Records supplied

━━━━━━━━━━━━━━━━

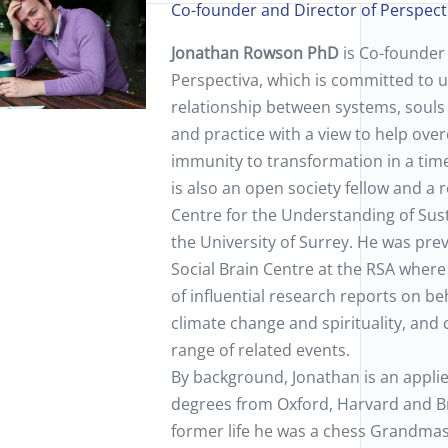
Co-founder and Director of Perspect
Jonathan Rowson PhD
is Co-founder
Perspectiva, which is committed to 
relationship between systems, souls 
and practice with a view to help ove
immunity to transformation in a tim
is also an open society fellow and a 
Centre for the Understanding of Sust
the University of Surrey. He was prev
Social Brain Centre at the RSA wher
of influential research reports on b
climate change and spirituality, and
range of related events.
By background, Jonathan is an appli
degrees from Oxford, Harvard and Bri
former life he was a chess Grandmas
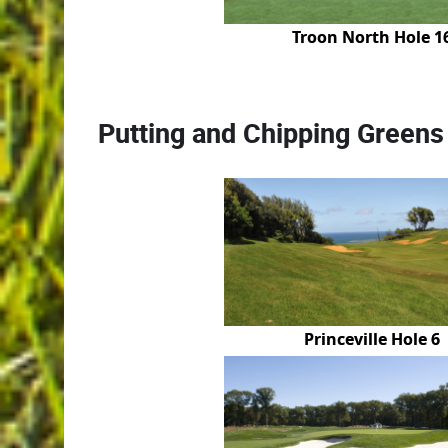
Troon North Hole 1
Putting and Chipping Greens
Princeville Hole 6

━━━━━━━━━━━━━━━━

Determine how many lines of the data above contain the string "Hole", and answer with the number only.

2